The reduction in mortality was lower than that seen in the meta-analysis, which was 16% though the individual trial results ranged from 12 to 19% (Towler et al, 1998). The reason for this is not clear, but there were two important differences in our study compared with the randomised controlled trials. First, the study population was much younger with 47% aged between 50 and 54 years and only 33% aged 60 years or older. This compares to between 50 and 100% aged 60 years or over in the four trial populations. Consequently, this study had substantially lower all cause mortality (8.1%) compared with the trials (16.6–30.5%). In contrast, CRC as the cause of death accounted for 3.3% of all deaths in the control group, which was similar to that in the trials (3.0–3.6%). Colorectal cancer incidence and mortality increase with age and the lower age range and associated lower risk in the study population may have reduced the benefit from screening.

The second difference was that the cause of death was defined only using information from death certificates. In contrast, all the trials used an expert committee that examined the death certificate information along with relevant medical records to define the underlying cause of death. In the Nottingham trial (Hardcastle et al, 1996), deaths from CRC were classified in two ways, ‘certified’ from death certificate information only and ‘verified’ after additional case note review. The latter approach resulted in more deaths being defined with a cause of CRC. There was a statistically significant reduction in CRC mortality of 15% only in the larger ‘verified’ group. The ‘certified' group showed a nonsignificant reduction of 12%.
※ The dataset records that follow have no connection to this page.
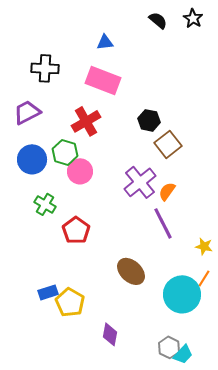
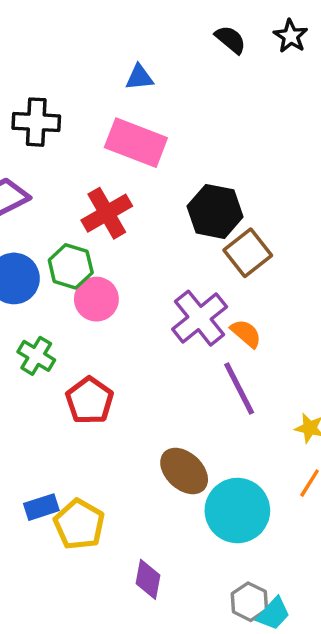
black hexagon: (149, 120) -> (215, 211), size x1.4
orange semicircle: (167, 191) -> (246, 333), turned 96
cyan circle: (182, 294) -> (237, 511), moved

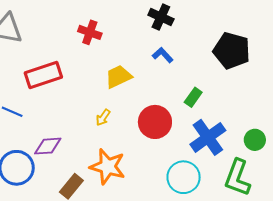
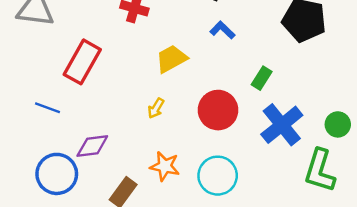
red rectangle: (43, 75) -> (82, 62), turned -39
orange star: (108, 167) -> (165, 166), size x0.7
cyan circle: (184, 177) -> (218, 176), moved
These two differences may have contributed to the lower reduction in mortality seen in this study compared with the meta-analysis (Towler et al, 1998). In addition, colonoscopy was offered directly to those with 5 or 6 FOBT windows positive (strong positive) but not those with 1–4 windows positive (weak positive) until they had another positive FOBT result. This approach was based on the algorithm used in the Nottingham trial and was designed, considering the available colonoscopy resource, to achieve a positivity rate of 2%. It has been suggested that this is too conservative an approach resulting in a diminution of the benefit of screening compared with the benefit if all those with a positive test result were referred for colonoscopy. Another trial in the United States gained an increased positivity rate through rehydration of the FOBT (Mandel et al, 1993). This resulted in higher colonoscopy rates and showed an increased reduction in mortality of 19% but with a lower positive predictive value because of the increased number of false positive test results. Offering colonoscopy directly to weak positives, therefore, may have led to a greater reduction in mortality, but a recent study has shown that where colonoscopy is undertaken following a weak positive test result, the positive predictive value for cancer is 8.8% compared with 26% for those with a strong positive test (Lee et al, 2011). It is encouraging, however, that a significant reduction in CRC mortality was achieved despite the limitations that are important factors in routine, real-world screening programmes in contrast to studies undertaken with the advantages of clinical trial support.

It was found that all cause mortality was slightly greater in the control group than in the invited group raising the possibility that the reduction in CRC mortality could have been partly due to differences in overall mortality. However, the statistically significant differences between the groups were confined to non-cancer causes of death with no differences between the groups for any cancer other than CRC (data not shown). Thus, it is unlikely that the reduction in CRC mortality could be due to background differences in overall mortality.

Previously published studies of routine screening programmes have shown that screening with FOBT leads to an increased detection of CRC at early stages of disease (Steele et al, 2009; Moss et al, 2012). This study shows that these outcomes translate into a reduction in cause-specific mortality justifying the introduction of routine population-based screening. It seems likely that a greater impact of screening on CRC mortality would be realised with increased participation.